Today, of course, for someone identifying as a Christian (as I do), contemplation of death is particularly important. What it means to die, and what it might have meant for someone undying to, inexplicably, die. What it means if death is no longer an end, but instead the opening of a doorway into some other place. To me, there is more comfort in the poem than Gallagher herself may see or have intended. She forces herself to recognize the death of a loved one by staying with him far past what a medical professional would deem “the end”. She responds to death with love, and does not even deny the physical connection between her and her absent husband, wrapping her arms around him one last time. I think of the cold form of a broken man being carried down from the hill of execution. Based on the accounts we have, we think most of his friends were gone, but that some few still remained. His mother was there. Did they hold him close, any of them? Did Mary wrap her arms around her dead son and wonder why the angel had lied to her, promised her a triumphant redeemer and yet delivered only a man condemned by his own people to die in ignominy? Did John, the disciple he loved, wonder where love could go when the loved one passed into death’s arms? When the enigmatic Joseph of Arimathea lifted the body to place him in a rich man’s tomb, did he remove his fine robes and rings first, to better feel the chill of a fallen Messiah’s stopped blood just once before rolling a stone between them? I wonder. Surely they felt, in their own ways, a grief as deep and profound as Gallagher’s. That night, after lighting the Sabbath candles, I wonder if any of them lay quietly in bed, arms out and face upwards, envisioning themselves adrift and calm on death’s waves with the cold form of Jesus nearby. I hope they did.
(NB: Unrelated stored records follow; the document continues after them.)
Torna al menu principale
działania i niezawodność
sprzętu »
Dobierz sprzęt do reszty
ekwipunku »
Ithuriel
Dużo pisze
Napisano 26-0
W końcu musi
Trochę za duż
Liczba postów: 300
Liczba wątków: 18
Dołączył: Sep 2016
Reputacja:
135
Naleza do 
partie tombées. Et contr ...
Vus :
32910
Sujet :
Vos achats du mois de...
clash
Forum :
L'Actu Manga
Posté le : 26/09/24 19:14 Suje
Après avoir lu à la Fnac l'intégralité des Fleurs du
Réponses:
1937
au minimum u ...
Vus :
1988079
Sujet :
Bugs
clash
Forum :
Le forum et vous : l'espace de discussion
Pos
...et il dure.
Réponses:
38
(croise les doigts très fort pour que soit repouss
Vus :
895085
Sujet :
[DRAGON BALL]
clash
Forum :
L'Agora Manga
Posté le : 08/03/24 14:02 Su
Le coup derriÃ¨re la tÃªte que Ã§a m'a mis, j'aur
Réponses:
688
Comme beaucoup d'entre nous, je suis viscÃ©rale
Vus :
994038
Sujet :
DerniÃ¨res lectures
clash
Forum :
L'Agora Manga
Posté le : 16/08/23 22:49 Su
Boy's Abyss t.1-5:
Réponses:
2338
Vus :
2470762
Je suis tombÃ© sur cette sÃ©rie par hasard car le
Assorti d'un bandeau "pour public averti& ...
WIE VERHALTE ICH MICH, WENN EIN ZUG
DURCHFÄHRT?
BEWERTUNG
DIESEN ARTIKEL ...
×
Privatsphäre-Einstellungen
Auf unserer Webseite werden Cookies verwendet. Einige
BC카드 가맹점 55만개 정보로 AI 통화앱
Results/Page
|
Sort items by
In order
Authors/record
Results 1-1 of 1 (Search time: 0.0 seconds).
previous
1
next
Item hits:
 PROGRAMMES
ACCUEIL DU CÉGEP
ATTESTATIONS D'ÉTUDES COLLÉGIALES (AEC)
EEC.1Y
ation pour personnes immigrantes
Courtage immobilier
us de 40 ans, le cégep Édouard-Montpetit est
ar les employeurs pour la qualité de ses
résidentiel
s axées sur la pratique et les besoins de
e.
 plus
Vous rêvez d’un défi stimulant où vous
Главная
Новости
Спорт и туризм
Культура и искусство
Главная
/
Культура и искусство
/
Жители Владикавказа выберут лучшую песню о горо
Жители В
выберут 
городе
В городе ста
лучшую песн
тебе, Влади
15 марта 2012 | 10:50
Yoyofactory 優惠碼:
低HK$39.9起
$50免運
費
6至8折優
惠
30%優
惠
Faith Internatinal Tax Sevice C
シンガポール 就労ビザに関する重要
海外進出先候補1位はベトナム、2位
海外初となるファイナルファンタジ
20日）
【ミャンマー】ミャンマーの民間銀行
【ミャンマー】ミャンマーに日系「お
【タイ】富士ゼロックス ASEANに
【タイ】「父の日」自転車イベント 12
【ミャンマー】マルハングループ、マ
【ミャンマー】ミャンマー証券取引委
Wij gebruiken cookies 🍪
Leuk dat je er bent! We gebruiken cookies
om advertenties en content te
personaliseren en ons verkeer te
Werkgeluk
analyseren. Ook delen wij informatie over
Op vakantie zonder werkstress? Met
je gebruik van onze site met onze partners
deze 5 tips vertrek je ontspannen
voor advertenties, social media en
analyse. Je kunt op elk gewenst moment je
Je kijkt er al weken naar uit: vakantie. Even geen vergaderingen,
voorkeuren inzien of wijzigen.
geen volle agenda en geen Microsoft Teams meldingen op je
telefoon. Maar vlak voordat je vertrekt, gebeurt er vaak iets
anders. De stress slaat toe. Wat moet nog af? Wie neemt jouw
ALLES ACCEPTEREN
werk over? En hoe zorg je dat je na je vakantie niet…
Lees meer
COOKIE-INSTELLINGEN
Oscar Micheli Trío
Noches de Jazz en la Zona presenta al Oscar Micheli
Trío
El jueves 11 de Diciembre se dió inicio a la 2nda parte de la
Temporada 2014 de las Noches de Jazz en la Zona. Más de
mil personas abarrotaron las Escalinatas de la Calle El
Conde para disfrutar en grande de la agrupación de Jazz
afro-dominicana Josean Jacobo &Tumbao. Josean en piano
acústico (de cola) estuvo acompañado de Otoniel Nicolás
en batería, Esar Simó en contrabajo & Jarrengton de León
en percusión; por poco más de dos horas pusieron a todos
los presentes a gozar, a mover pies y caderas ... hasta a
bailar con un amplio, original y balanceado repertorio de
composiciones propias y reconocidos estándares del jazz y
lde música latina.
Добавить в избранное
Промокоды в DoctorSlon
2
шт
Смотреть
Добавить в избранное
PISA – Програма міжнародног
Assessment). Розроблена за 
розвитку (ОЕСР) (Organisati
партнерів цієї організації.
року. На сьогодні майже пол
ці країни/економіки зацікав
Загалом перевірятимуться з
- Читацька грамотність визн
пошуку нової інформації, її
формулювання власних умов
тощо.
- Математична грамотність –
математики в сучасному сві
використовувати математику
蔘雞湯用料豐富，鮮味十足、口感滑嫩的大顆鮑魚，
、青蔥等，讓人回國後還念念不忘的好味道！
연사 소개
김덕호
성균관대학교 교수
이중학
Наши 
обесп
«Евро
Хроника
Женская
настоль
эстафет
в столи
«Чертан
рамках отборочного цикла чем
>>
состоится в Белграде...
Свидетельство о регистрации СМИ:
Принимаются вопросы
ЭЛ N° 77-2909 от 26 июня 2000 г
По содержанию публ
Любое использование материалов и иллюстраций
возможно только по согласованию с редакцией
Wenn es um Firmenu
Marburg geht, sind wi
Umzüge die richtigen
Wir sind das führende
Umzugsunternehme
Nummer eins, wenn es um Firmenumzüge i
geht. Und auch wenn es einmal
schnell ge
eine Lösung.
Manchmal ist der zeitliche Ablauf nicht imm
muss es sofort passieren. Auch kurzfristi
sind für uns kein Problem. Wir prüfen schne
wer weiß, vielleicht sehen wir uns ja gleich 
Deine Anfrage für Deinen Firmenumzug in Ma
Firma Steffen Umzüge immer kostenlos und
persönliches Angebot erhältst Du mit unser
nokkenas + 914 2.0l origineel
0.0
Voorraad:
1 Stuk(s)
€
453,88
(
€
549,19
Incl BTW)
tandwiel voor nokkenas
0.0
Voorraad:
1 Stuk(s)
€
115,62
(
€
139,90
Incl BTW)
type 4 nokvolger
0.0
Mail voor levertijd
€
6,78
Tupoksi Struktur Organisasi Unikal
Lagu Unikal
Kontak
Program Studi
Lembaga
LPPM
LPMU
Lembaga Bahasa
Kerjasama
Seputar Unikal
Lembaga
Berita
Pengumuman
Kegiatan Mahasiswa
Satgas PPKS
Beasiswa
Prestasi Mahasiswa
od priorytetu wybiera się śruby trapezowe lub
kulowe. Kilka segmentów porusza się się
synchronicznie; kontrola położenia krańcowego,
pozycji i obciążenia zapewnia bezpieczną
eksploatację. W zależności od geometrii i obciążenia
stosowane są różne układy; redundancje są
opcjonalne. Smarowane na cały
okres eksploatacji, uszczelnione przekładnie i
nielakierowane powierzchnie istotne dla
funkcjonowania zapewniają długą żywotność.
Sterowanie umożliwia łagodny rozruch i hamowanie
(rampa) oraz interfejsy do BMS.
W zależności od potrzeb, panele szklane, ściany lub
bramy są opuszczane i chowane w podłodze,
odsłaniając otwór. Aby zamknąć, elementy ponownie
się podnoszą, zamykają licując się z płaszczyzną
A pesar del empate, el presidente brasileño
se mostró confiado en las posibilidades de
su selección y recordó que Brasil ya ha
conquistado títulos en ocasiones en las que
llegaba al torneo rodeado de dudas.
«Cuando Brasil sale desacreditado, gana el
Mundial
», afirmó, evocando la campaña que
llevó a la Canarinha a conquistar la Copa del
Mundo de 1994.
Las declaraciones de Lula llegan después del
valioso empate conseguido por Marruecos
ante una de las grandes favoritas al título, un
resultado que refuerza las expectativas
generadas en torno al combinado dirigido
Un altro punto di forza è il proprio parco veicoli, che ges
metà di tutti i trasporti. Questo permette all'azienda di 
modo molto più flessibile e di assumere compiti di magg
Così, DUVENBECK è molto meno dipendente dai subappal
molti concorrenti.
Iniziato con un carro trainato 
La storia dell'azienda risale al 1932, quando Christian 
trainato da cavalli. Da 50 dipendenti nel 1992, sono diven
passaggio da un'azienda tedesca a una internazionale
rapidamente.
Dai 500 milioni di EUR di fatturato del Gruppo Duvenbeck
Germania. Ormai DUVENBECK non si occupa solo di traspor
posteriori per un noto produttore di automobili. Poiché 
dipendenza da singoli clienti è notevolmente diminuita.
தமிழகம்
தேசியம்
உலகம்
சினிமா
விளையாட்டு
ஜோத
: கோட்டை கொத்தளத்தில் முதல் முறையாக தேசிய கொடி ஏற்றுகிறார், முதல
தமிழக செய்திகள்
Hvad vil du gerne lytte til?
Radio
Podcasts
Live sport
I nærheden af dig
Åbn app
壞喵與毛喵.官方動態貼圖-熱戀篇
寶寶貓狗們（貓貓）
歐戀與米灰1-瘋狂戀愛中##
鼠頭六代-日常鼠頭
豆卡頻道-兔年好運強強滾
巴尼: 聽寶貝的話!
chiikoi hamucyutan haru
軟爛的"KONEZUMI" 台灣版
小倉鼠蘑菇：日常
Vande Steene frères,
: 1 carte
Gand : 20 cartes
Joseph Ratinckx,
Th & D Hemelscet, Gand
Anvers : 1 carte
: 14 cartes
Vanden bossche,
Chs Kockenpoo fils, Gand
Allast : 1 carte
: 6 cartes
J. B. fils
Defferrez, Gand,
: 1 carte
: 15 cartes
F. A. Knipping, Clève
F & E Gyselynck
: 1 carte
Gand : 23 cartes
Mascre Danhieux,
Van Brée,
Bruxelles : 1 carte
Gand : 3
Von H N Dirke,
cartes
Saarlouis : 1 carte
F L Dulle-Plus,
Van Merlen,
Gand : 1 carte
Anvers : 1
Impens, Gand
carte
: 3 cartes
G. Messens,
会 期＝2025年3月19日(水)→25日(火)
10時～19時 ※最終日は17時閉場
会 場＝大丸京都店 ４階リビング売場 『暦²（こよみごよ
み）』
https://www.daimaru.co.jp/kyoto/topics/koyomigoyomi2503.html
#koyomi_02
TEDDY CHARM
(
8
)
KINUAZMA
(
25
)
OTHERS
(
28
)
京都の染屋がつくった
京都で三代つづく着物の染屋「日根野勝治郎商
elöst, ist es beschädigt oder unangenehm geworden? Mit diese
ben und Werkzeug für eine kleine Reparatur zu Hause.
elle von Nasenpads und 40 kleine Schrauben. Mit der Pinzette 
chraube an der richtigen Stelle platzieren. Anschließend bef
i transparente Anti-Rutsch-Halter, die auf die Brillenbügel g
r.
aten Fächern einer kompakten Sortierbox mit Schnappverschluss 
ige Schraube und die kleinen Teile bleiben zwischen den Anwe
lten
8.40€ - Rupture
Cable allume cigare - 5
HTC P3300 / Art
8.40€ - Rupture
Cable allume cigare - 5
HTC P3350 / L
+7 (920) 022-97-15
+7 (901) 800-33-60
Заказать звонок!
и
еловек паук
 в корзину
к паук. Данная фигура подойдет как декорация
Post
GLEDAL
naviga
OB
For resurrection to mean anything to a church founded on it, we have to confront death, I think. Certainly, for me, if I don’t really engage with what it was like that Good Friday evening, that Holy Saturday morning and all that long afternoon, Easter morning feels superficial, excessively cheery. Whatever it means to rise again, first we must fall into that cold, dark place, in order to feel the rising. I am glad for poems like Gallagher’s that remind me how to look with both eyes at death and not rush past it into whatever comfort the ideas of new life and Heaven bring. Christianity is often tarred with the brush of being too glib about death, too quick to see “oh, but Heaven will be wonderful” as an excuse for all Earth’s sorrows. I think there can be truth in that, and I want to avoid it for myself, if I can: I am grateful to Gallagher, and all the other writers who have walked right up to the edge of death and peered into it, for helping me see humanity and mortality with clear eyes and a serious heart.